## YOUR INSTRUCTIONS
Output each entry below as it stands, leaving out every picture.

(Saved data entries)
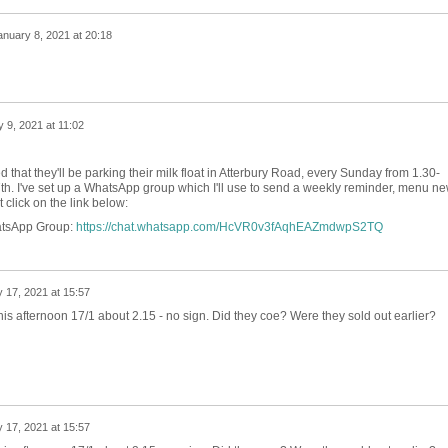
anuary 8, 2021 at 20:18
 9, 2021 at 11:02
that they'll be parking their milk float in Atterbury Road, every Sunday from 1.30-
th. I've set up a WhatsApp group which I'll use to send a weekly reminder, menu n
ust click on the link below:
atsApp Group:
https://chat.whatsapp.com/HcVR0v3fAqhEAZmdwpS2TQ
 17, 2021 at 15:57
his afternoon 17/1 about 2.15 - no sign. Did they coe? Were they sold out earlier?
 17, 2021 at 15:57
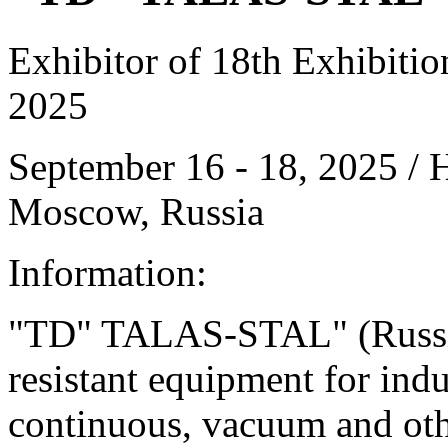
Exhibitor of 18th Exhibiti
2025
September 16 - 18, 2025 /
Moscow, Russia
Information:
"TD" TALAS-STAL" (Russia) 
resistant equipment for indu
continuous, vacuum and other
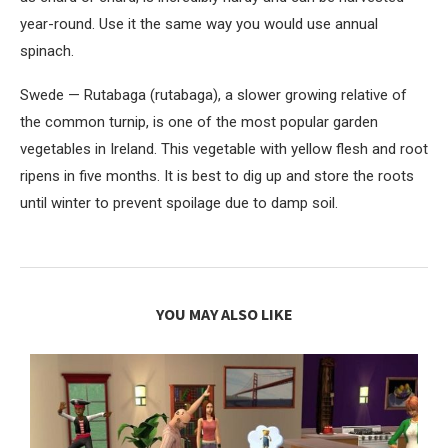
year-round. Use it the same way you would use annual
spinach.
Swede — Rutabaga (rutabaga), a slower growing relative of
the common turnip, is one of the most popular garden
vegetables in Ireland. This vegetable with yellow flesh and root
ripens in five months. It is best to dig up and store the roots
until winter to prevent spoilage due to damp soil.
YOU MAY ALSO LIKE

## WRITTEN ANSWER
anuary 8, 2021 at 20:18
 9, 2021 at 11:02
that they'll be parking their milk float in Atterbury Road, every Sunday from 1.30-
th. I've set up a WhatsApp group which I'll use to send a weekly reminder, menu n
ust click on the link below:
atsApp Group:
https://chat.whatsapp.com/HcVR0v3fAqhEAZmdwpS2TQ
 17, 2021 at 15:57
his afternoon 17/1 about 2.15 - no sign. Did they coe? Were they sold out earlier?
 17, 2021 at 15:57
Exhibitor of 18th Exhibiti
2025
September 16 - 18, 2025 /
Moscow, Russia
Information:
"TD" TALAS-STAL" (Russia) 
resistant equipment for indu
continuous, vacuum and other
year-round. Use it the same way you would use annual
spinach.
Swede — Rutabaga (rutabaga), a slower growing relative of
the common turnip, is one of the most popular garden
vegetables in Ireland. This vegetable with yellow flesh and root
ripens in five months. It is best to dig up and store the roots
until winter to prevent spoilage due to damp soil.
YOU MAY ALSO LIKE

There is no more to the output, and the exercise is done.